William R. Zwicky commented on VELOCITY-761:
--------------------------------------------

You're missing the point, the problem is one of consistency.  The methods we (myself and the original poster) are trying to access are public, but Velocity is getting confused over the status of the class itself.  Java doesn't have this problem; if a class is not accessible, then NO part of it can be read.  If the class is accessible, then ALL public parts can be read.

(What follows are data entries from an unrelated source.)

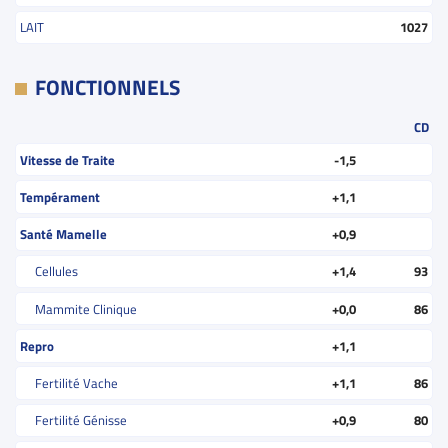
LAIT
1027
FONCTIONNELS
CD
Vitesse de Traite
-1,5
Tempérament
+1,1
Santé Mamelle
+0,9
Cellules
+1,4
93
Mammite Clinique
+0,0
86
Repro
+1,1
Fertilité Vache
+1,1
86
Fertilité Génisse
+0,9
80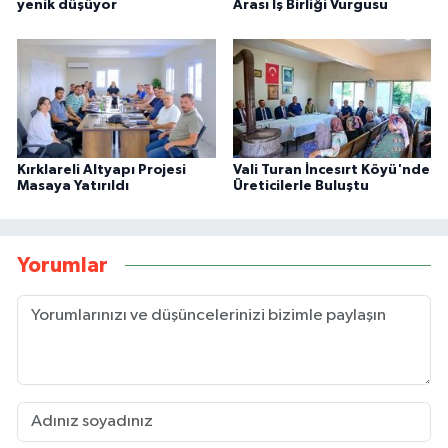
yenik düşüyor
Arası İş Birliği Vurgusu
Kırklareli Altyapı Projesi
Vali Turan İncesırt Köyü'nde
Masaya Yatırıldı
Üreticilerle Buluştu
Yorumlar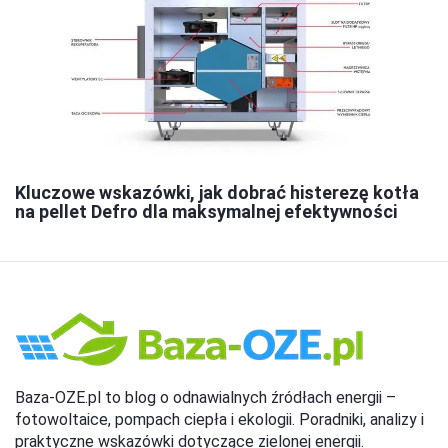
Kluczowe wskazówki, jak dobrać histerezę kotła
na pellet Defro dla maksymalnej efektywności
Baza-OZE.pl to blog o odnawialnych źródłach energii –
fotowoltaice, pompach ciepła i ekologii. Poradniki, analizy i
praktyczne wskazówki dotyczące zielonej energii.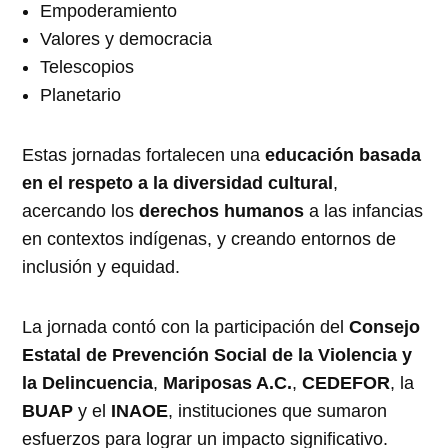
Empoderamiento
Valores y democracia
Telescopios
Planetario
Estas jornadas fortalecen una
educación basada
en el respeto a la diversidad cultural
,
acercando los
derechos humanos
a las infancias
en contextos indígenas, y creando entornos de
inclusión y equidad.
La jornada contó con la participación del
Consejo
Estatal de Prevención Social de la Violencia y
la Delincuencia
,
Mariposas A.C.
,
CEDEFOR
, la
BUAP
y el
INAOE
, instituciones que sumaron
esfuerzos para lograr un impacto significativo.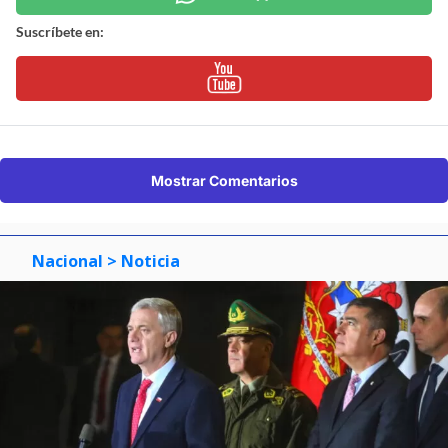
Suscríbete en:
Mostrar Comentarios
Nacional
> Noticia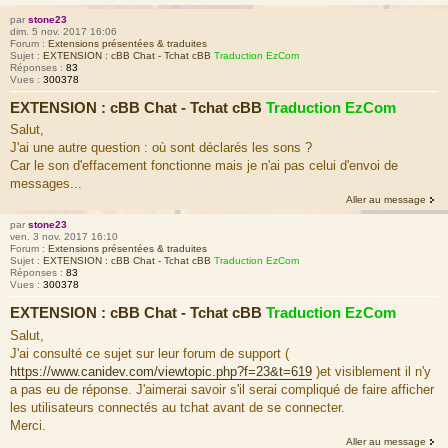
par
stone23
dim. 5 nov. 2017 16:06
Forum :
Extensions présentées & traduites
Sujet :
EXTENSION : cBB Chat - Tchat cBB
Traduction EzCom
Réponses :
83
Vues :
300378
EXTENSION : cBB Chat - Tchat cBB
Traduction EzCom
Salut,
J'ai une autre question : où sont déclarés les sons ?
Car le son d'effacement fonctionne mais je n'ai pas celui d'envoi de
messages...
Aller au message
par
stone23
ven. 3 nov. 2017 16:10
Forum :
Extensions présentées & traduites
Sujet :
EXTENSION : cBB Chat - Tchat cBB
Traduction EzCom
Réponses :
83
Vues :
300378
EXTENSION : cBB Chat - Tchat cBB
Traduction EzCom
Salut,
J'ai consulté ce sujet sur leur forum de support (
https://www.canidev.com/viewtopic.php?f=23&t=619
)et visiblement il n'y
a pas eu de réponse. J'aimerai savoir s'il serai compliqué de faire afficher
les utilisateurs connectés au tchat avant de se connecter.
Merci.
Aller au message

Velocity is different:  If the class is not public, then it is PARTIALLY accessible.

I believe this needs to be brought into sync with Java (forbid all access to non-public classes) or brought into sync with common sense (allow access to all public methods, regardless of the visibility of the class.)


> Can not reference a property declared in a super-interface and implemented in a non-public class
> ------------------------------------------------------------------------------------------------
>
>                 Key: VELOCITY-761
>                 URL: https://issues.apache.org/jira/browse/VELOCITY-761
>             Project: Velocity
>          Issue Type: Bug
>          Components: Engine
>    Affects Versions: 1.6.3
>            Reporter: Charles Miller
>
> Consider the following:
> public interface MyUser extends java.security.Principal { 
>      String getEmailAddress();
>  }
> class MyUserImpl implements MyUser {
>     public String getName() { ... }
>     public String getEmailAddress() { ... }
> }
> If I put a MyUserImpl in my Velocity context, $user.emailAddress will resolve, but $user.name will not.
> This is a problem with ClassMap#createMethodCache(). It ignores methods declared on the MyUserImpl class because the class is non-public, and it only looks up one level in the Interface hierarchy for methods defined on interfaces: so it will go up as far as the MyUser interface but not as far as the Principal interface.